Ma Ruiqin, Chen Runqing, Liang Buwen, Li Xinxing
National Research Facility for Pheontypic and Genotypic Analysis of Model Animals (BEIJING), China Agricultural University, Beijing 100083, China.
College of Information and Electrical Engineering, China Agricultural University, Beijing 100083, China.
Sensors (Basel). 2024 Dec 7;24(23):7826. doi: 10.3390/s24237826.
Transportation pressure poses a serious threat to the health of live sheep and the quality of their meat. So, the edible Hu sheep was chosen as the research object for meat sheep. We constructed a systematic biosignal detecting, processing, and modeling method. The biosignal sensing was performed with wearable sensors (photoelectric sensor and infrared temperature measurement) for physiological dynamic sensing and continuous monitoring of the transport environment of meat sheep. Core waveform extraction and modern spectral estimation methods are used to determine and strip out the target signal waveform from it for the purpose of accurate sensing and the acquisition of key transport parameters. Subsequently, we built a qualitative stress assessment method based on external manifestations with reference to the Karolinska drowsiness scale to establish stage classification rules for monitoring data in the transportation environment of meat sheep. Finally, machine learning algorithms such as Gaussian Naive Bayes (GaussianNB), Passive-Aggressive Aggregative Classifier (PAC), Nearest Centroid (NC), K-Nearest Neighbor Classification (KNN), Random Forest (RF), Support Vector Classification (SVC), Gradient Boosting Decision Tree (GBDT), and eXtreme Gradient Boosting (XGB) were established to predict the classification models of transportation stress in meat sheep. Their classification results were compared. The results show that SVC and GBDT algorithms are more effective and the overall model classification accuracy reached 86.44% and 91.53%. XGB has the best results. The accuracy of the assessment of the transport stress state of meat sheep after the optimization of three parameters was 100%, 90.91%, and 93.33%, and the classification accuracy of the overall model reached 94.92%. The final results achieved improve transport reliability, reduce transport risk, and solve the problems of inefficient meat sheep transport supervision and quality control.

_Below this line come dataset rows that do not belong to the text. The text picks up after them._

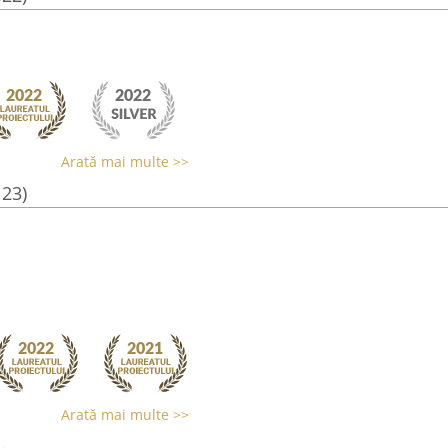
Arată mai multe >>
123)
Arată mai multe >>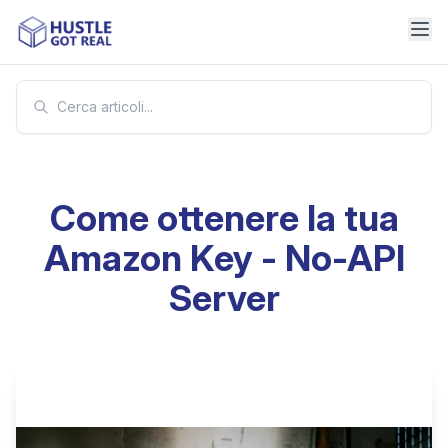
Come ottenere la tua
Amazon Key - No-API
Server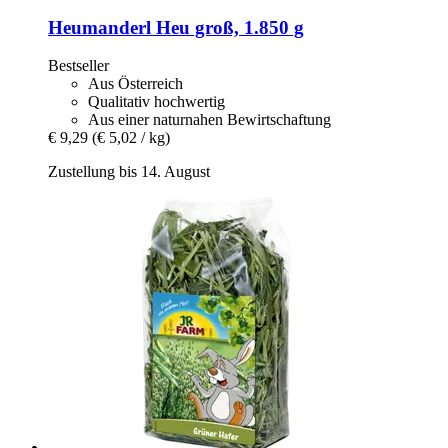
Heumanderl
Heu groß, 1.850 g
Bestseller
Aus Österreich
Qualitativ hochwertig
Aus einer naturnahen Bewirtschaftung
€ 9,29
(€ 5,02 / kg)
Zustellung bis 14. August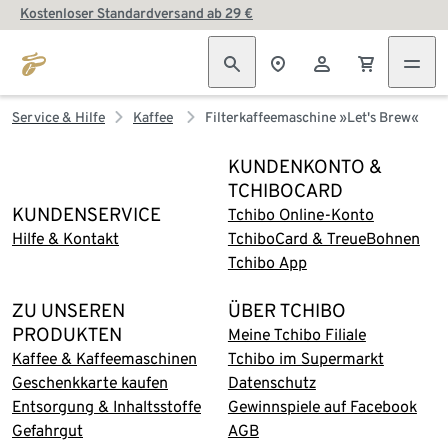
Kostenloser Standardversand ab 29 €
Service & Hilfe
Kaffee
Filterkaffeemaschine »Let's Brew«
KUNDENKONTO &
TCHIBOCARD
KUNDENSERVICE
Tchibo Online-Konto
Hilfe & Kontakt
TchiboCard & TreueBohnen
Tchibo App
ZU UNSEREN
ÜBER TCHIBO
PRODUKTEN
Meine Tchibo Filiale
Kaffee & Kaffeemaschinen
Tchibo im Supermarkt
Geschenkkarte kaufen
Datenschutz
Entsorgung & Inhaltsstoffe
Gewinnspiele auf Facebook
Gefahrgut
AGB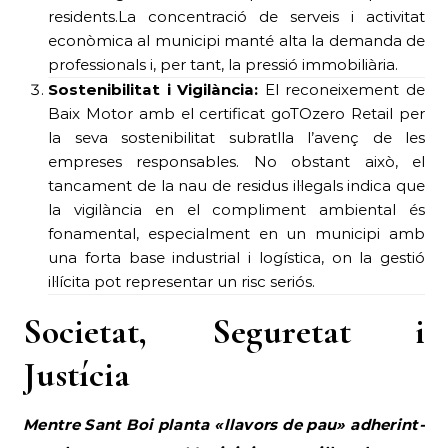
residents.La concentració de serveis i activitat
econòmica al municipi manté alta la demanda de
professionals i, per tant, la pressió immobiliària.
Sostenibilitat i Vigilància:
El reconeixement de
Baix Motor amb el certificat goTOzero Retail per
la seva sostenibilitat subratlla l’avenç de les
empreses responsables. No obstant això, el
tancament de la nau de residus il·legals indica que
la vigilància en el compliment ambiental és
fonamental, especialment en un municipi amb
una forta base industrial i logística, on la gestió
il·lícita pot representar un risc seriós.
Societat, Seguretat i
Justícia
Mentre Sant Boi planta «llavors de pau» adherint-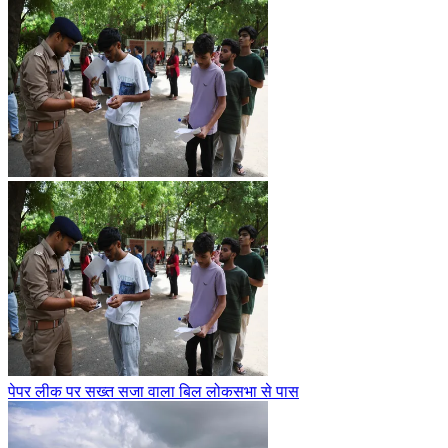
पेपर लीक पर सख्त सजा वाला बिल लोकसभा से पास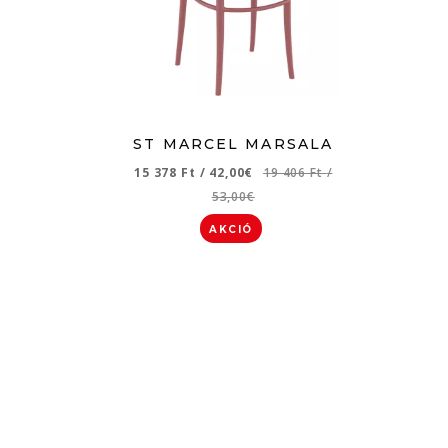
ST MARCEL MARSALA
15 378 Ft
/
42,00€
19 406 Ft
/
53,00€
AKCIÓ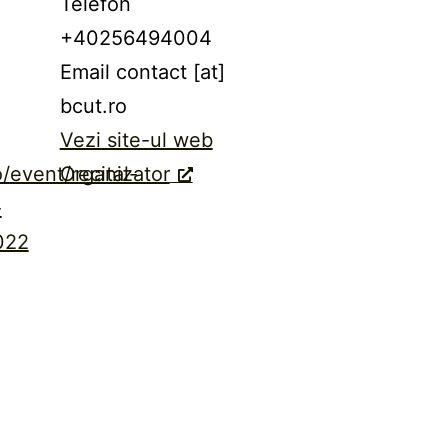
Telefon
+40256494004
Email
contact [at]
bcut.ro
Vezi site-ul web
o/event/recital-
Organizator
-
022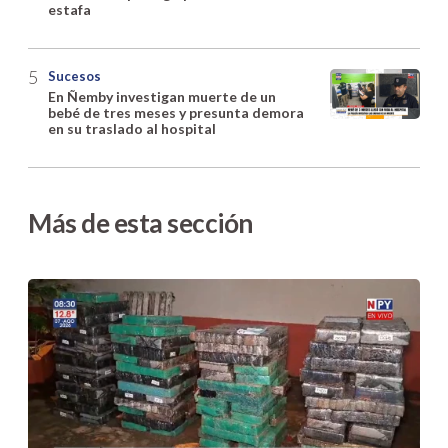
estafa
Sucesos
En Ñemby investigan muerte de un
bebé de tres meses y presunta demora
en su traslado al hospital
Más de esta sección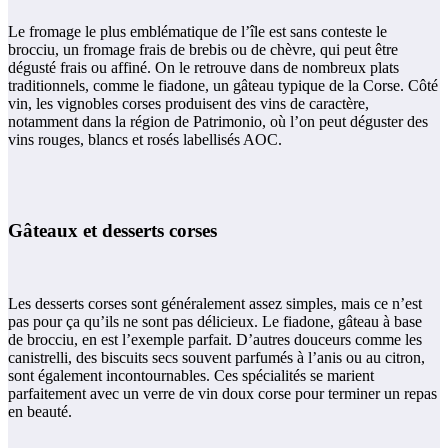
Le fromage le plus emblématique de l’île est sans conteste le
brocciu, un fromage frais de brebis ou de chèvre, qui peut être
dégusté frais ou affiné. On le retrouve dans de nombreux plats
traditionnels, comme le fiadone, un gâteau typique de la Corse. Côté
vin, les vignobles corses produisent des vins de caractère,
notamment dans la région de Patrimonio, où l’on peut déguster des
vins rouges, blancs et rosés labellisés AOC​.
Gâteaux et desserts corses
Les desserts corses sont généralement assez simples, mais ce n’est
pas pour ça qu’ils ne sont pas délicieux. Le fiadone, gâteau à base
de brocciu, en est l’exemple parfait. D’autres douceurs comme les
canistrelli, des biscuits secs souvent parfumés à l’anis ou au citron,
sont également incontournables. Ces spécialités se marient
parfaitement avec un verre de vin doux corse pour terminer un repas
en beauté.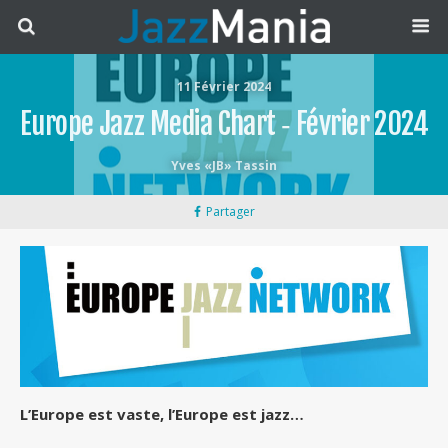
11 Février 2024
Europe Jazz Media Chart ‐ Février 2024
Yves «JB» Tassin
Partager
L’Europe est vaste, l’Europe est jazz…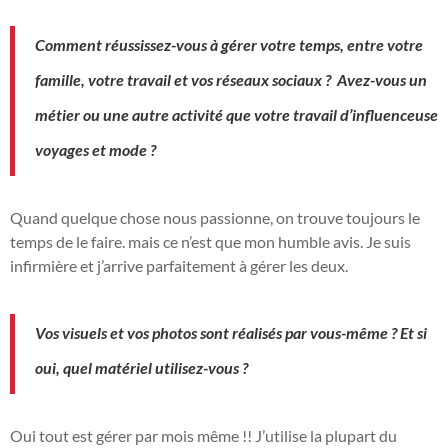
Comment réussissez-vous à gérer votre temps, entre votre
famille, votre travail et vos réseaux sociaux ? Avez-vous un
métier ou une autre activité que votre travail d’influenceuse
voyages et mode ?
Quand quelque chose nous passionne, on trouve toujours le
temps de le faire. mais ce n’est que mon humble avis. Je suis
infirmière et j’arrive parfaitement à gérer les deux.
Vos visuels et vos photos sont réalisés par vous-même ? Et si
oui, quel matériel utilisez-vous ?
Oui tout est gérer par mois même !! J’utilise la plupart du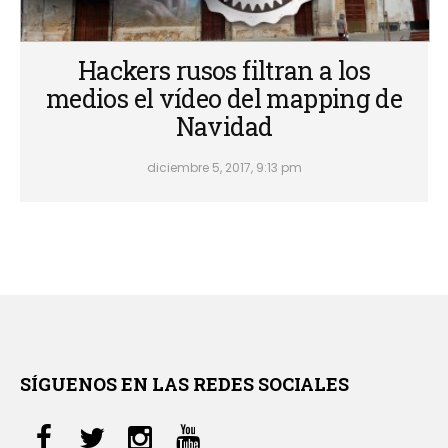
Hackers rusos filtran a los
medios el vídeo del mapping de
Navidad
diciembre 5, 2017, 9:13 pm
SÍGUENOS EN LAS REDES SOCIALES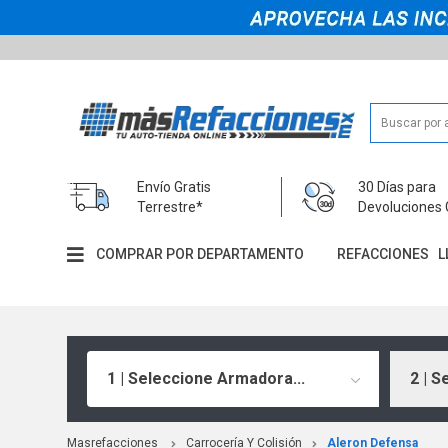
Envío Gratis
30 Días para
Terrestre*
Devoluciones 
COMPRAR POR DEPARTAMENTO
REFACCIONES
L
1 | Seleccione Armadora...
2 | S
Masrefacciones
Carrocería Y Colisión
Aleron Defensa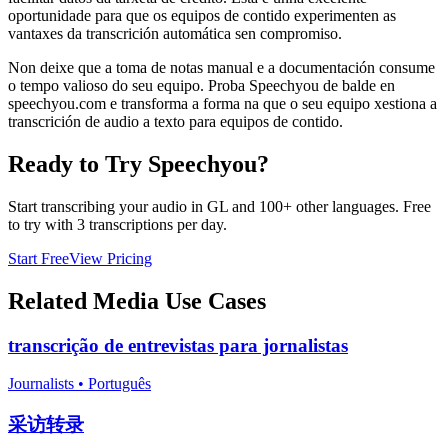
oportunidade para que os equipos de contido experimenten as
vantaxes da transcrición automática sen compromiso.
Non deixe que a toma de notas manual e a documentación consume
o tempo valioso do seu equipo. Proba Speechyou de balde en
speechyou.com e transforma a forma na que o seu equipo xestiona a
transcrición de audio a texto para equipos de contido.
Ready to Try Speechyou?
Start transcribing your audio in
GL
and 100+ other languages. Free
to try with 3 transcriptions per day.
Start Free
View Pricing
Related
Media
Use Cases
transcrição de entrevistas para jornalistas
Journalists
•
Português
采访转录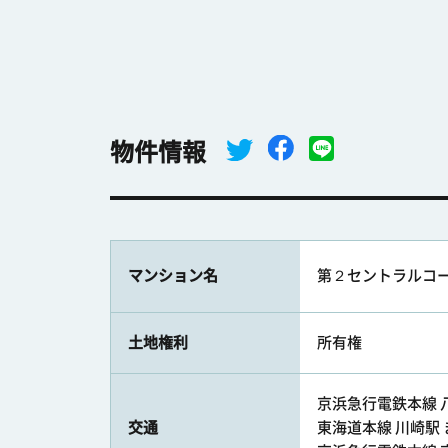
物件情報
マンション名
第２セントラルコ
土地権利
所有権
京浜急行電鉄本線 八
交通
東海道本線 川崎駅 ま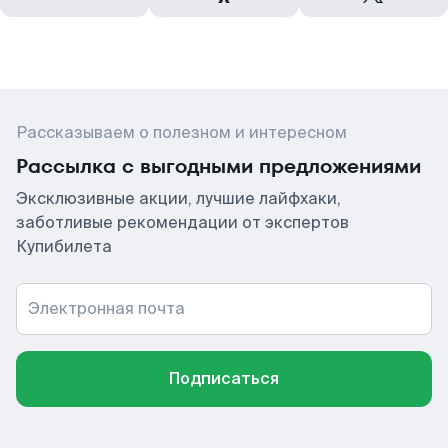
Рассказываем о полезном и интересном
Рассылка с выгодными предложениями
Эксклюзивные акции, лучшие лайфхаки,
заботливые рекомендации от экспертов
Купибилета
Электронная почта
Подписаться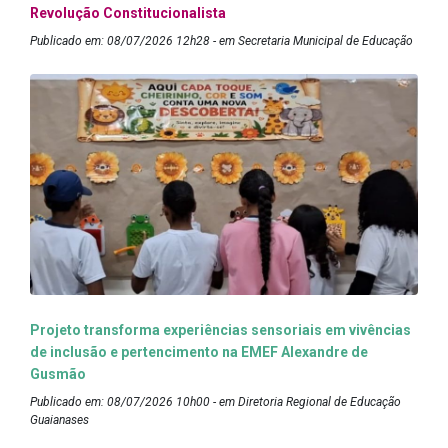
Revolução Constitucionalista
Publicado em: 08/07/2026 12h28 - em Secretaria Municipal de Educação
Projeto transforma experiências sensoriais em vivências
de inclusão e pertencimento na EMEF Alexandre de
Gusmão
Publicado em: 08/07/2026 10h00 - em Diretoria Regional de Educação
Guaianases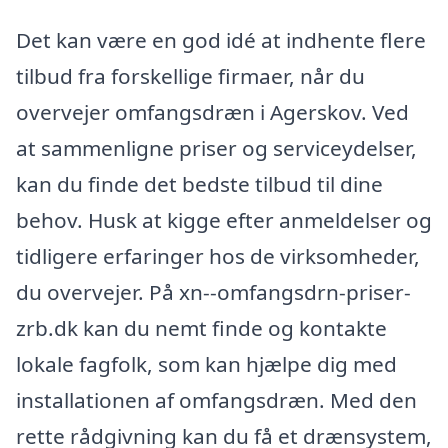
Det kan være en god idé at indhente flere
tilbud fra forskellige firmaer, når du
overvejer omfangsdræn i Agerskov. Ved
at sammenligne priser og serviceydelser,
kan du finde det bedste tilbud til dine
behov. Husk at kigge efter anmeldelser og
tidligere erfaringer hos de virksomheder,
du overvejer. På xn--omfangsdrn-priser-
zrb.dk kan du nemt finde og kontakte
lokale fagfolk, som kan hjælpe dig med
installationen af omfangsdræn. Med den
rette rådgivning kan du få et drænsystem,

运输压力对活羊的健康及其肉质构成严重威胁。因此,选择可食用的湖羊作为肉羊的研究对象。我们构建了一种系统的生物信号检测、处理和建模方法。生物信号传感通过可穿戴传感器(光电传感器和红外温度测量)进行,以对肉羊运输环境进行生理动态传感和连续监测。使用核心波形提取和现代谱估计方法从其中确定并剥离出目标信号波形,以实现精确传感并获取关键运输参数。随后,我们参考卡罗林斯卡嗜睡量表,建立了一种基于外部表现的定性应激评估方法,以制定肉羊运输环境中监测数据的阶段分类规则。最后,建立了高斯朴素贝叶斯(GaussianNB)、被动攻击性聚合分类器(PAC)、最近质心(NC)、K近邻分类(KNN)、随机森林(RF)、支持向量分类(SVC)、梯度提升决策树(GBDT)和极端梯度提升(XGB)等机器学习算法,以预测肉羊运输应激的分类模型。比较了它们的分类结果。结果表明,SVC和GBDT算法更有效,整体模型分类准确率分别达到86.44%和91.53%。XGB的结果最佳。优化三个参数后,肉羊运输应激状态评估的准确率分别为100%、90.91%和93.33%,整体模型的分类准确率达到94.92%。最终结果实现了提高运输可靠性、降低运输风险,并解决了肉羊运输监管和质量控制效率低下的问题。